Model Card Explorer is an open research platform built by Free Systems Lab to bring transparency to AI model governance and safety documentation.

What We Do

We systematically collect, version, and analyze the model cards and safety documentation published by major AI laboratories. Our platform extracts structured evaluation data from each card and enables cross-lab and cross-generation comparisons.

By tracking what AI companies disclose about their models' capabilities, limitations, and safety evaluations, we make it easier for researchers, policymakers, and the public to understand the state of AI governance.

Methodology

Safety Coverage Analysis

We collect policy documents from each AI lab (model cards, usage policies, responsible scaling frameworks, constitutional AI documents) and measure how well they cover 15 safety categories using semantic similarity.

  • 1.Documents are embedded using all-mpnet-base-v2, a 768-dimensional sentence embedding model
  • 2.Each safety category has a description that is also embedded
  • 3.Cosine similarity between document and category embeddings determines coverage strength
  • 4.Scores above 0.35 indicate meaningful coverage; above 0.70 indicates strong, dedicated policy

Eval Extraction

We use LLM-based extraction to identify every benchmark result, safety evaluation, and capability assessment reported in each model card. Extracted data is structured into a searchable, comparable format.

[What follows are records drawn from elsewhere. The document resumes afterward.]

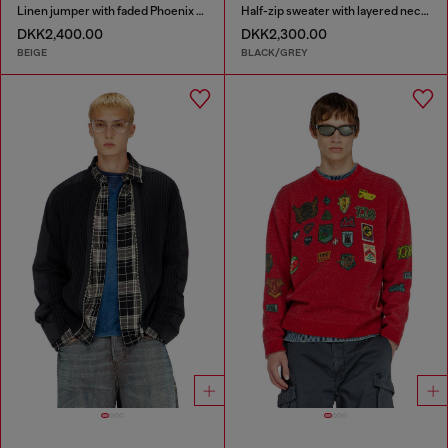
Linen jumper with faded Phoenix print
Half-zip sweater with layered neckline
DKK2,400.00
DKK2,300.00
BEIGE
BLACK/GREY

  • 1.Model card content is sent to Claude Sonnet for structured extraction
  • 2.Benchmark names, scores, variants, and metrics are normalized against a known benchmark registry
  • 3.Results are linked to model families and generations for cross-generation comparison

Data Sources

We track 6 frontier AI laboratories and collect their publicly available documentation:

Anthropic
OpenAI
Google DeepMind
Meta AI
Mistral AI
xAI

Limitations

  • 1.Document-level embeddings may dilute brief mentions of a topic within longer documents.
  • 2.The 0.35 cosine similarity threshold for coverage is a judgment call based on empirical validation.
  • 3.LLM-based eval extraction may miss or misinterpret results in unusual card formats.

Open Source

This project is fully open source. The code, data pipeline, and analysis methodology are available on GitHub. Contributions and feedback are welcome.